За дверью никого не оказалось. На площадке было абсолютно пусто и даже относительно чисто – то ли кашлявший здесь всю ночь бомж прибрал за собой, то ли несчастная уборщица вернулась в наш чертов подъезд… Только две старые лебедки, как всегда, украшали площадку, оставленные у чердачной лестницы механиками еще в прошлом году, когда наконец починили лифт…
Звонок раздался снова. Теперь он слышался явно – от телефона. Споткнувшись и едва не свалившись из-за кошки, которая, естественно, крутилась под ногами, норовя и выйти на лестницу, и не удалиться от квартиры, обругав ее и подхватив, извивающуюся, поперек живота, захлопнув пяткой дверь, я бросился в комнату, нащупал на полу у дивана, под краем сползшей простыни, телефон и снял трубку.
В трубке, понятное дело, молчали.
– Говорите, – орал я целую минуту, как безумный, – говорите же!
В трубке слышались дыхание, шум сети, ветер пространств.

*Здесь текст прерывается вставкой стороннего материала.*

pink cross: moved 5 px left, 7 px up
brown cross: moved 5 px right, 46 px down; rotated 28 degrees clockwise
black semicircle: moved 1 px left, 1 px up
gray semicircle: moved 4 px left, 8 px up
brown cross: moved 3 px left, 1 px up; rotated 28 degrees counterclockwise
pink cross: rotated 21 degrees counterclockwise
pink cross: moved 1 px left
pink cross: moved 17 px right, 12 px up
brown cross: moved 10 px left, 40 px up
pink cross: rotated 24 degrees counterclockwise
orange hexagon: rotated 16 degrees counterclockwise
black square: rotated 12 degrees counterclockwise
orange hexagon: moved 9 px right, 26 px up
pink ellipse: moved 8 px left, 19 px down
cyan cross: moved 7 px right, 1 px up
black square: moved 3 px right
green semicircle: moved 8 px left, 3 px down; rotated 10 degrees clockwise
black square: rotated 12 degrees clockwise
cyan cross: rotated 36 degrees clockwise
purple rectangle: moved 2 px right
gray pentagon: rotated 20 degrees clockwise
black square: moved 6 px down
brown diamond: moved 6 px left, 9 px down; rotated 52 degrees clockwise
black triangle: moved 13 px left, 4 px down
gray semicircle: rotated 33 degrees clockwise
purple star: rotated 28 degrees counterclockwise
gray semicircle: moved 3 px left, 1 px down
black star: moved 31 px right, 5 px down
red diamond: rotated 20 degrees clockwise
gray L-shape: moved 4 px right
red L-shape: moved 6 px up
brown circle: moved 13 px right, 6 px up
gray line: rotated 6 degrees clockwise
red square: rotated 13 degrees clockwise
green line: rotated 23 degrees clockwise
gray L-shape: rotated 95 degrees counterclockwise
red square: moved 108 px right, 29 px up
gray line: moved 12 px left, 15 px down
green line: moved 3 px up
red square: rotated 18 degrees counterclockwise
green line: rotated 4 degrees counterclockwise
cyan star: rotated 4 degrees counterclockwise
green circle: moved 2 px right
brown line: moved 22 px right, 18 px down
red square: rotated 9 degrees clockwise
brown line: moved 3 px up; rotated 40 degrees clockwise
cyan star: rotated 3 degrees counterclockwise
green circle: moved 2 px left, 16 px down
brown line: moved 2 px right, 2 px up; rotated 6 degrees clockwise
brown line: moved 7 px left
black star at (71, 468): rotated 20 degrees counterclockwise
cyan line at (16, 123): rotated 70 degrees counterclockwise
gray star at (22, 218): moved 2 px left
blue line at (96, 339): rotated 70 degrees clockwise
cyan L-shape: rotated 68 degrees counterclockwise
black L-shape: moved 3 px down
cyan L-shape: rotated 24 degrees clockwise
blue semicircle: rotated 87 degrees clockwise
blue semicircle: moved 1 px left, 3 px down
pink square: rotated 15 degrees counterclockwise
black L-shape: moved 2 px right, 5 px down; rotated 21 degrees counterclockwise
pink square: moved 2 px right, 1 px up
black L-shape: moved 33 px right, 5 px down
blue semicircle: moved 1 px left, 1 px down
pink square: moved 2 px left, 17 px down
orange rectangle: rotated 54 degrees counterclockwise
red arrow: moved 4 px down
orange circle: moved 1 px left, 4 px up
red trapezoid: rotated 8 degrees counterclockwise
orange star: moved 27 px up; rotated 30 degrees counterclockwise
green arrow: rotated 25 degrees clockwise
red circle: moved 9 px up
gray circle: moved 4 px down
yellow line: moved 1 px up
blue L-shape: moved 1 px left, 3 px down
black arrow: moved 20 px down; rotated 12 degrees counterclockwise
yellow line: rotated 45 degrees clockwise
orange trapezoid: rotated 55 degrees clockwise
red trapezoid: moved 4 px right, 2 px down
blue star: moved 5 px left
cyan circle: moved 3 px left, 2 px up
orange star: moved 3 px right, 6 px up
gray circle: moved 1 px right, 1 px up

– Ну, как угодно, – сказал я с внезапной аристократической холодностью и, положив трубку, отправился на кухню заканчивать завтрак. Кофе быстренько подогрел в эмалированной кружке, яичницу доел холодную, закурил за кофе, как всегда… День ожидался не самый худший, можно сказать, даже неплохой. В театре дел у меня фактически не было никаких, и даже если Дед, как обещает, займет меня в следующей его затее, то это будет нескоро, хорошо, если начнем читать осенью, а до тех пор шататься по коридорам, сидеть в буфете, мерить костюм очередного гостя, ходить на склочные собрания, стараясь не принимать участия в бесконечной сваре из-за здания и каких-то сомнительных акций, снова сидеть в буфете, и худсовет, худсовет, худсовет… Вечером же, конечно, очередная тусовка, тосковать в разговорах до начала банкета, ловить автоматически все еще возникающий шепот: «Шорников… тот самый… да, вон тот, седые усы… ну, конечно, в „Изгое“, помнишь, как он дрался… да, постарел… кто сейчас молодеет?..»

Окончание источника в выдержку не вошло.